Transcribed page contents:
_____
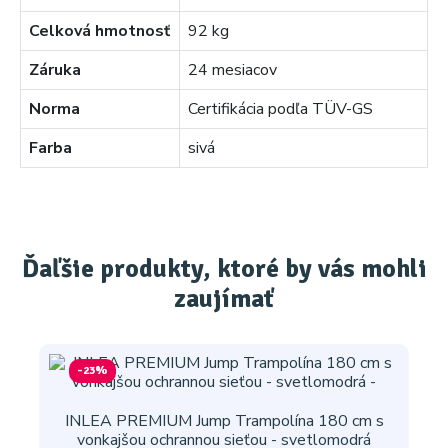
Celková hmotnosť
92 kg
Záruka
24 mesiacov
Norma
Certifikácia podľa TÜV-GS
Farba
sivá
Ďaľšie produkty, ktoré by vás mohli
zaujímať
-23%
INLEA PREMIUM Jump Trampolína 180 cm s
vonkajšou ochrannou sieťou - svetlomodrá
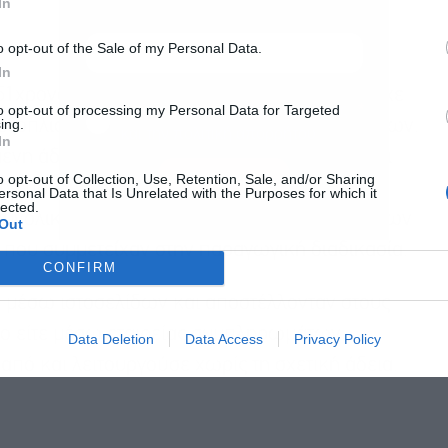
In
o opt-out of the Sale of my Personal Data.
In
1χρονος ιδιοκτήτης φαρμακείου, ο οποίος είχε
Αποδέχομαι τους
όρους χρήσης
*
to opt-out of processing my Personal Data for Targeted
ing.
 εξοπλισμένο εργαστήριο παραγωγής φαρμάκων.
και την πολιτική απορρήτου
In
ενη άδεια του ΕΟΦ και χωρίς να τηρούνται οι
Εγγραφή
o opt-out of Collection, Use, Retention, Sale, and/or Sharing
 την παρασκευή στείρων φαρμακευτικών
ersonal Data that Is Unrelated with the Purposes for which it
lected.
συνολικά δέκα μέλη της οργάνωσης, μεταξύ των
Out
, που συμμετείχαν στην παραγωγική διαδικασία.
CONFIRM
μέσω ιστοσελίδων και αποστέλλονταν στους
ίο είτε μέσω εταιρείας συμπληρωμάτων
Data Deletion
Data Access
Privacy Policy
πό και λειτουργούσε χωρίς τη σχετική άδεια.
_____
*PROBLEM DESCRIPTION*: In the entries above, find every line holding the word "Personal" and copy it out.

*SOLVED EXERCISE*:
o opt-out of the Sale of my Personal Data.
to opt-out of processing my Personal Data for Targeted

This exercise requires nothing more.